The case stems from a suit filed by Anglers of the AuSable Inc. and two groups of area land owners against the Michigan Dept. of Environmental Quality (DEQ) and Merit Energy Company over a year ago, seeking to stop discharge of treated groundwater into Kolke Creek. The suit followed the DEQ’s issuance of a permit to Merit in March 2005 to discharge the water as part of a remediation plan.
That remediation of a plume of contaminated groundwater would have resulted in the pumping of over 1 million gallons of treated water into the creek to remedy the hydrocarbon contamination discovered in April 2001.
Judge Dennis Murphy issued his 32-page opinion and order granting the motion for the injunction following 13 days of testimony held since Feb. 26.
In his opinion, Murphy wrote that the proposed plan was “unreasonable” and would violate the Michigan Environmental Protection Act. He also wrote that there are other “feasible” and “prudent” remediation plans that would not require discharging into Kolke Creek, which he said was unsuitable location for the discharge of the groundwater due to its “delicate” ecosystem. The opinion also stated the defendants did “not realistically consider reasonable alternatives” until the suit began.
Further, the opinion stated Merit did not have riparian rights to Kolke Creek and that even if it did earn such rights through the state, it would have to demonstrate “reasonable” use in such remediation plans. If Merit did obtain riparian rights, the parties would have 30 days to decide what level of discharge into Kolke Creek, if any, would be reasonable. If the involved parties cannot come to an agreement on what discharge level is reasonable, then an evidentiary hearing would follow.
“This case had the potential to set a precedent for the oil and gas industry to use the surface water and streams in the state to dispose of their waste and that was a precedent we were so worried about avoiding,” said Gaylord attorney Susan Hlywa Topp, who represented Lynn Lake land owners from Mayer Family Investments and Nancy A. Forcier Trust, who brought the suit along with Anglers.
MDEQ spokesperson Bob McCann said it’s too early to know if the agency would appeal as they needed to examine the decision and its impact on the project.
“Our primary concern remains the same, cleaning up what’s been a historical contamination in the area. That’s what we remain committed to doing. We feel the plan we had was as protective to the environment as possible,” McCann said.

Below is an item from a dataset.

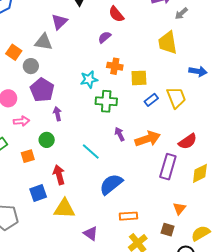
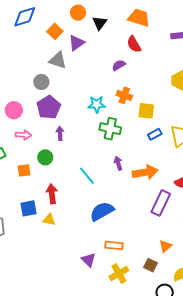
orange square: (14, 52) -> (55, 31), moved
yellow triangle: (64, 209) -> (49, 220), moved, size x0.6
purple triangle: (91, 233) -> (89, 260), moved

According to the court opinion, while the growing 3,000-foot plume has contaminated two residential drinking wells with the potential to pollute more, alternate solutions could be started in a timely enough fashion that harm to Kolke Creek and Lynn Lake by going ahead with the water discharge plan outweighs any immediate harm to Merit or surrounding land owners.
Kolke Creek is a headwater system for the AuSable River watershed and flows into Lynn Lake.
Calls to Merit’s attorney were not immediately returned by press time.
Calls to the Anglers of the AuSable also were not returned by press time.
It was unclear whether or the plaintiffs would appeal.